* **Exercise**
A single number is the answer here: how many lines of the entries contain "rule"?

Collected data
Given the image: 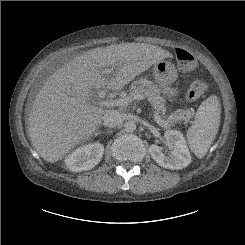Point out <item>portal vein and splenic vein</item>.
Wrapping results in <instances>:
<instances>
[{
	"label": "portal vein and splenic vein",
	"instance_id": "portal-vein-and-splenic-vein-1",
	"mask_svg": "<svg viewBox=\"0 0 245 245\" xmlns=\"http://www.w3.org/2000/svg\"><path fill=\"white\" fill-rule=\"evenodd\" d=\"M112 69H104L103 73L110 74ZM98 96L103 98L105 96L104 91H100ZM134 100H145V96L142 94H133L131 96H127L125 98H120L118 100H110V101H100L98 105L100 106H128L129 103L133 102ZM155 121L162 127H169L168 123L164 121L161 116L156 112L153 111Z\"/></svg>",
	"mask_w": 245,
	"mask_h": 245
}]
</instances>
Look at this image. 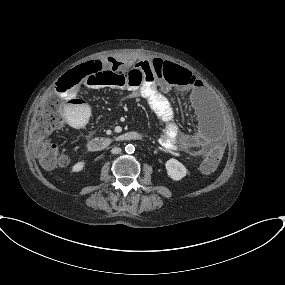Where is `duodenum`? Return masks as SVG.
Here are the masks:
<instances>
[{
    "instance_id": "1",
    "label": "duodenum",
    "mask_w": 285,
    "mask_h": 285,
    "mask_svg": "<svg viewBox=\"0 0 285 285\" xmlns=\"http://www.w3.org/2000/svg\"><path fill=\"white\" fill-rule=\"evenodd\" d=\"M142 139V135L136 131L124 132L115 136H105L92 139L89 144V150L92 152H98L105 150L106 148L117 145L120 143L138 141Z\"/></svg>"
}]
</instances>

* **The answer**
2